Sundial to Solar


Maxim Vitale
Science & Tech Editor

Imagine being able to use your phone using a smartwatch, without even needing to touch the watch itself! A team of researchers at Dartmouth College, one of the United States’ top universities, has recently created smartwatch technology known as WristWhirl, which does exactly that. Through rotating the wrist, pinching fingers together, swiping and more, one is able to access a bunch of features such as browsing and playing music, quick-dialing a number and panning a map. The video demo uploaded on October 6th has them playing Tetris and Fruit Ninja as well.

However, watches, and more specifically clocks, were never quite this high-tech. The original clock was a simple sundial, dating well over two thousand years old, using shadows during the day to indidicate the time. Around the same era, some people utilized water clocks in a way that was similar to an hourglass where, as water fell through a thin hole and filled up a basin of water, the amount of time passed could be measured by the remaining quantity of liquid.

Then, dating back somewhere around the beginning of the 11th century, mechanical clocks were created. They were extremely inaccurate due to the escapement mechanism, which is the device used to transfer the energy to the timekeeping element.

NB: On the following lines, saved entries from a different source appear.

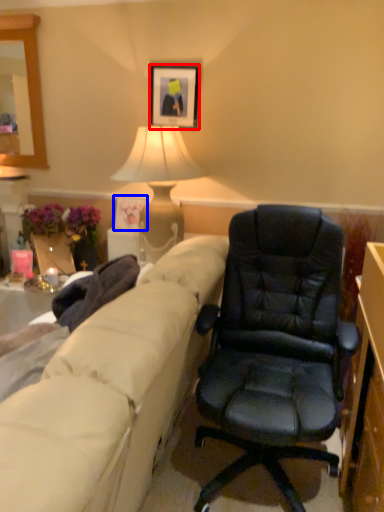 Question: Which object appears farthest to the camera in this image, picture frame (highlighted by a red box) or picture frame (highlighted by a blue box)?

Choices:
 (A) picture frame
 (B) picture frame

Answer: (B) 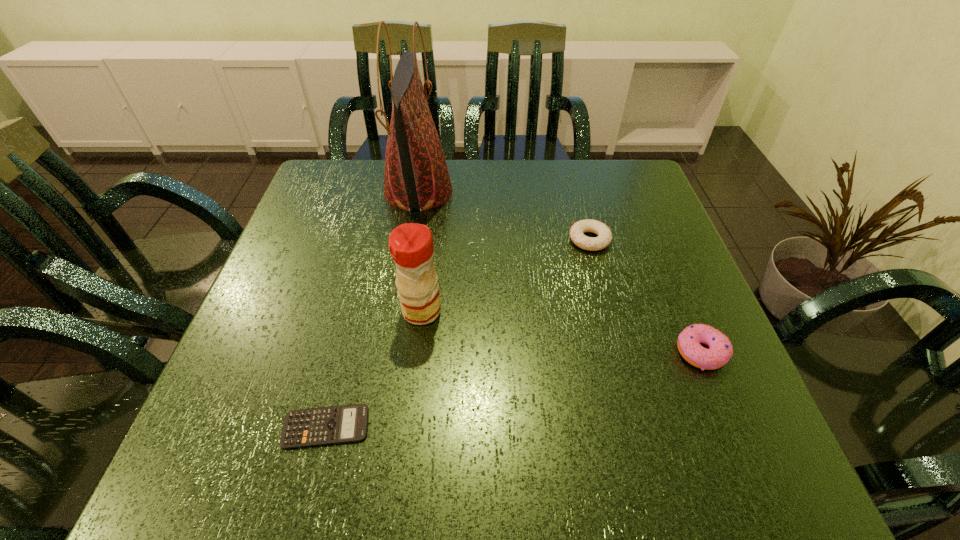 The height and width of the screenshot is (540, 960). What are the coordinates of `vacant space positioned on the left of the farthest object` in the screenshot? It's located at (347, 191).

I want to click on vacant region located on the right of the third nearest object, so click(x=620, y=311).

Locate an element on the screen. free space located on the left of the right doughnut is located at coordinates (519, 352).

You are a GUI agent. You are given a task and a screenshot of the screen. Output one action in this format:
    pyautogui.click(x=<x>, y=<y>)
    Task: Click on the free spot located on the front of the farther doughnut
    
    Given the screenshot: What is the action you would take?
    pyautogui.click(x=613, y=332)

Locate an element on the screen. The image size is (960, 540). free space located 0.080m on the right of the nearest object is located at coordinates (418, 427).

I want to click on object located in the far edge section of the desktop, so 416,176.

The height and width of the screenshot is (540, 960). In order to click on object positioned at the near edge in this screenshot , I will do `click(348, 423)`.

Locate an element on the screen. The image size is (960, 540). object located at the left edge is located at coordinates (348, 423).

Where is `object at the near left corner`? This screenshot has height=540, width=960. object at the near left corner is located at coordinates (348, 423).

At what (x,y) coordinates should I click in order to perform the action: click on vacant space at the far edge. Please return your answer as a coordinate pair (x, y). Image resolution: width=960 pixels, height=540 pixels. Looking at the image, I should click on (586, 193). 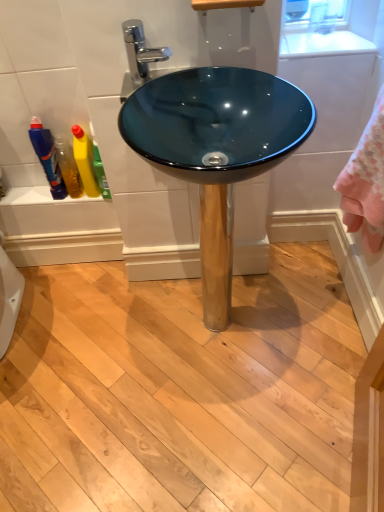 This screenshot has height=512, width=384. In order to click on empty space that is ontop of white glossy countertop at upper center (from a real-world perspective) in this screenshot , I will do `click(345, 25)`. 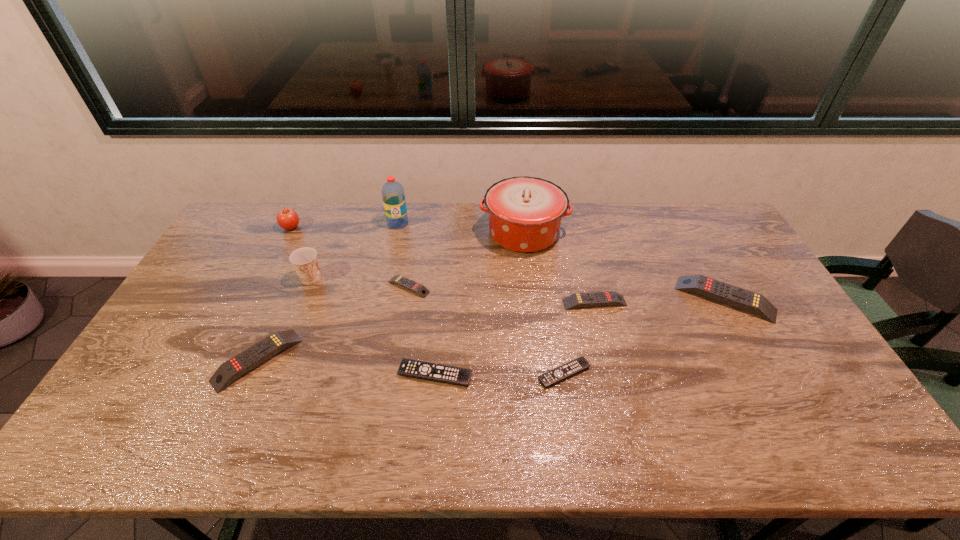 In the image, there is a desktop. At what (x,y) coordinates should I click in order to perform the action: click on vacant space at the left edge. Please return your answer as a coordinate pair (x, y). Looking at the image, I should click on (218, 273).

The height and width of the screenshot is (540, 960). I want to click on vacant region at the right edge of the desktop, so click(701, 256).

Locate an element on the screen. This screenshot has width=960, height=540. vacant space at the far left corner is located at coordinates (254, 221).

I want to click on free space at the near left corner of the desktop, so click(167, 426).

In the image, there is a desktop. Identify the location of free region at the far right corner. The height and width of the screenshot is (540, 960). coord(721,229).

This screenshot has height=540, width=960. What are the coordinates of `free point between the left black remote control and the orange casserole` in the screenshot? It's located at (479, 303).

Find the location of a particular element. This screenshot has width=960, height=540. vacant region between the left black remote control and the smaller black remote control is located at coordinates (499, 374).

This screenshot has width=960, height=540. I want to click on free space between the casserole and the third yellow remote control from left to right, so click(559, 268).

Locate an element on the screen. The image size is (960, 540). unoccupied area between the second yellow remote control from left to right and the casserole is located at coordinates (467, 260).

Where is `blank region between the orange casserole and the shortest remote control`? blank region between the orange casserole and the shortest remote control is located at coordinates (544, 303). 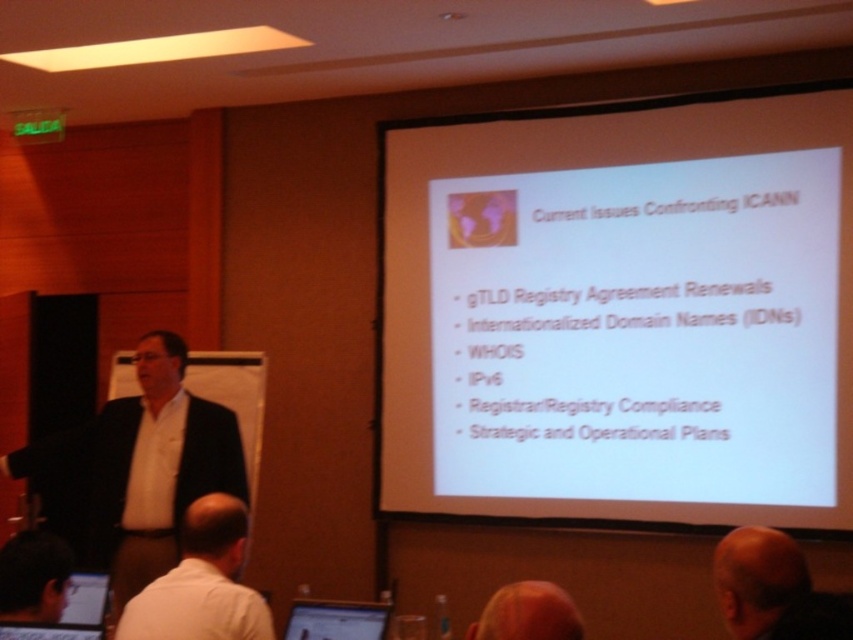 Question: Which object appears closest to the camera in this image?

Choices:
 (A) white shirt at left
 (B) matte black laptop at lower left
 (C) bald head at lower right

Answer: (C)

Question: Among these objects, which one is farthest from the camera?

Choices:
 (A) bald head at lower right
 (B) matte black laptop at lower left
 (C) white paper at upper center

Answer: (C)

Question: Can you confirm if white paper at upper center is wider than bald head at lower right?

Choices:
 (A) yes
 (B) no

Answer: (A)

Question: Which object appears farthest from the camera in this image?

Choices:
 (A) matte black laptop at lower center
 (B) brown hair at upper center
 (C) matte black laptop at lower left

Answer: (B)

Question: Does white shirt at left appear under matte black laptop at lower center?

Choices:
 (A) no
 (B) yes

Answer: (A)

Question: Can you confirm if white paper at upper center is thinner than matte black laptop at lower left?

Choices:
 (A) yes
 (B) no

Answer: (B) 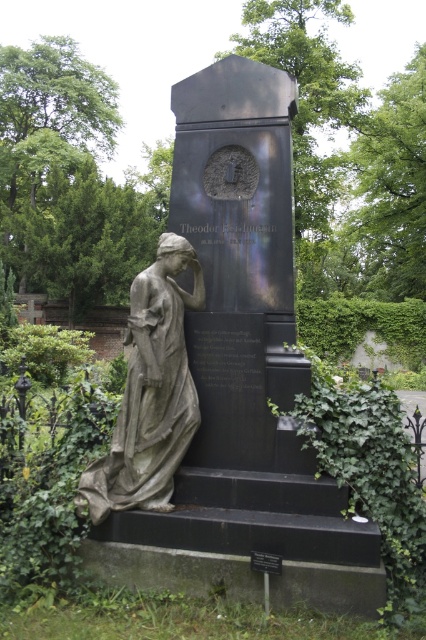 Is gray stone statue at center closer to camera compared to gray stone statue at left?

No, gray stone statue at center is further to the viewer.

Does gray stone statue at center have a greater height compared to gray stone statue at left?

Yes.

Identify the location of gray stone statue at center. The width and height of the screenshot is (426, 640). (241, 376). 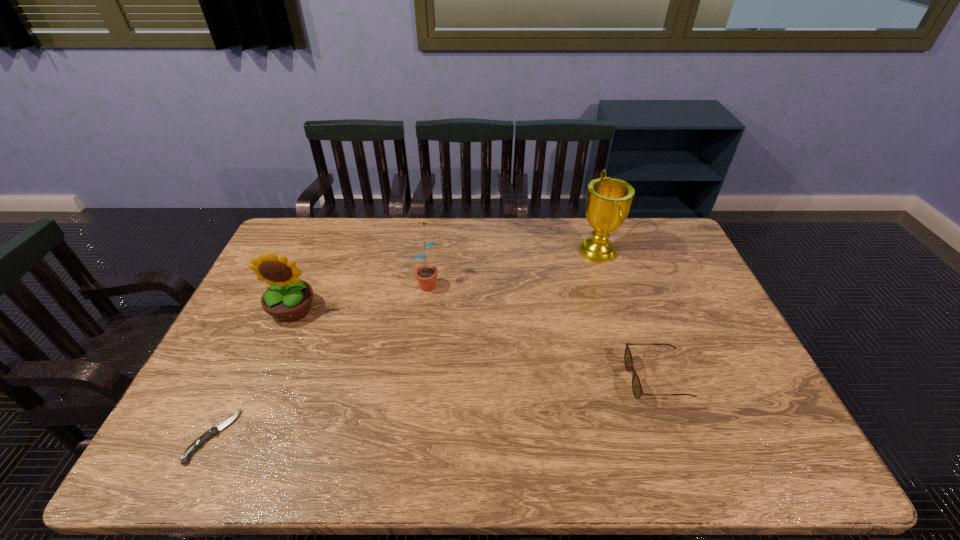 This screenshot has width=960, height=540. I want to click on free spot that satisfies the following two spatial constraints: 1. on the shiny surface of the award; 2. on the face of the left sunflower, so click(x=616, y=309).

Locate an element on the screen. The width and height of the screenshot is (960, 540). vacant space that satisfies the following two spatial constraints: 1. on the shiny surface of the award; 2. on the face of the left sunflower is located at coordinates (616, 309).

At what (x,y) coordinates should I click in order to perform the action: click on vacant space that satisfies the following two spatial constraints: 1. on the shiny surface of the award; 2. on the face of the left sunflower. Please return your answer as a coordinate pair (x, y). Image resolution: width=960 pixels, height=540 pixels. Looking at the image, I should click on (616, 309).

I want to click on free spot that satisfies the following two spatial constraints: 1. on the shiny surface of the award; 2. on the face of the left sunflower, so click(x=616, y=309). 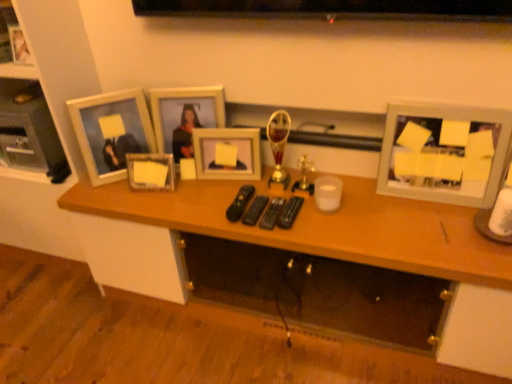 Where is `unoccupied area in front of black plastic remote control at center, placed as the fourth remote control when sorted from left to right`? unoccupied area in front of black plastic remote control at center, placed as the fourth remote control when sorted from left to right is located at coordinates (308, 232).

In the modern day, clocks have begun introducing electrical mechanisms. They require the use of a battery or require being plugged in remotely to be used instead of being mechanically wound. In recent years, we’ve also seen plenty of new advancements: watches that receive time, date and time zone via GPS, mass production of solar-powered movements and the ordinary smartwatch. From sundials to solar-power, it’s exciting thinking about what could come to be, with so much technology crammed into such a tiny, compact space that anyone could wear it on their wrist.